Municipalism Cohort Fellowship
The Municipalism Cohort Fellowship is a 12-week online program, beginning on September 16th 2023 and ending December 2nd, that presents radical municipalist theory and practice to grassroots organizers trying to reclaim the right to their cities and self-organize as rebel cities.
This cohort fellowship aims to make municipalist approaches and techniques more accessible and present on the ground in North America. Weaving a variety of pedagogical approaches, the seminar will:
- Provide an incubator for critical reflection, applied research, and the sharing of translocal ideas and tactics.
- Network municipalist projects across North America.
- Support skills development (e.g. design thinking and facilitating assemblies)
- Prioritize participants from Black, Indigenous, People of Color (BIPOC), working class, immigrant, women, LGBTQIA+ and gender nonconforming, and justice-impacted communities.
- Foster new and original perspectives, bringing municipalism into conversation with grounded movements and struggles.
- Collectively develop a Municipalist Toolkit via participant contributions.
Art by Josh MacPhee.
2023 Schedule
We will be sharing recorded lectures from our sessions with fellows and their colleagues only. Our aspiration is to make all of our sessions publicly available as self-guided modules, similar to the Economics for Emancipation course. This is our inaugural cohort and we will use what we’ve learned to shape future offerings.
Guest Speakers

Kate Shea Baird, Barcelona en Comu and Fearless Cities
Barcelona, Spain
Kate Shea Baird is a London-born activist who has been based in Barcelona since 2008. She has participated in Barcelona En Comú since the project’s official launch in 2014 and regularly published articles in English on its evolution for an international audience. She set up the organization’s International Committee, which led the construction of the Fearless Cities network and organized the first international municipalist summit in Barcelona in 2017. She served on the Executive Board of BComú from 2017-2021 and co-coordinated the 2019 election campaign committee, where her focus was on innovation and grassroots organizing.

Black Nashville Assembly
Nashville, TN
The Black Nashville Assembly (BNA) is a participatory democracy, Black organizing, and political engagement project. The BNA is a quarterly assembly of Black people in Nashville. At our assemblies, we discuss the issues that impact our lives, create solutions that will transform the lives of Black people in Nashville, and take collective action to implement those solutions.

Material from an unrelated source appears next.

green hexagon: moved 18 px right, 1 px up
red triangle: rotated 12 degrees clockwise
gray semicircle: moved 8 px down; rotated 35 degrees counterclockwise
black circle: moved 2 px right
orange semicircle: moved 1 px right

This project includes strategic outreach to Black people in Nashville, political education, relationship building, leadership development, community surveys, and community block meetings. Together we are creating a bold political platform, mobilizing Black people to build political power, engaging in issue-based campaigns that align with our political agenda, and holding our elected officials accountable to our visionary demands. We are a political home for people who can’t vote, who don’t vote, and voters looking for a meaningful reason to vote.

Kali Akuno, Cooperation Jackson
Jackson, MS
Kali Akuno is a co-founder and co-director of Cooperation Jackson.

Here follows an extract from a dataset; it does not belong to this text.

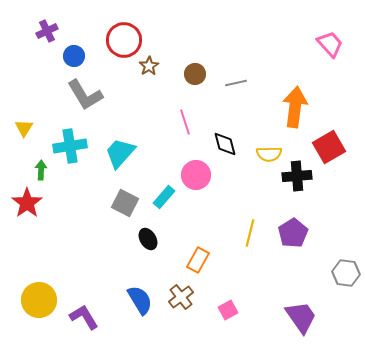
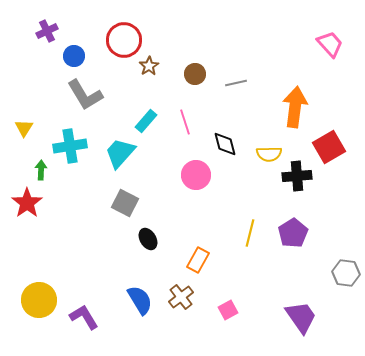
cyan rectangle: moved 18 px left, 76 px up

Kali served as the Director of Special Projects and External Funding in the Mayoral Administration of the late Chokwe Lumumba of Jackson, MS. His focus in this role was supporting cooperative development, the introduction of eco-friendly and carbon reduction methods of operation, and the promotion of human rights and international relations for the city.
Kali also served as the Co-Director of the US Human Rights Network, the Executive Director of the Peoples’ Hurricane Relief Fund (PHRF) based in New Orleans, Louisiana after Hurricane Katrina. And was a co-founder of the School of Social Justice and Community Development (SSJCD), a public school serving the academic needs of low-income African American and Latino communities in Oakland, California.
Sketch Notes
Meet the 2023 Cohort Fellows
We’re extremely excited about our inaugural cohort fellows. We accepted 27 participants, representing a number of local organizing initiatives from around the US, Canada, and Puerto Rico, including the Lucy Parsons Labs in Chicago, La Liga de Ciudades de Puerto Rico, Common Ground Collective in Baltimore, Paterson People’s Assembly in New Jersey, and Aetna Street Solidarity in Los Angeles. Some of our participants organize workers, others the unhoused, and some the abolition of the carceral state. All seek to build democratic power at the municipal level.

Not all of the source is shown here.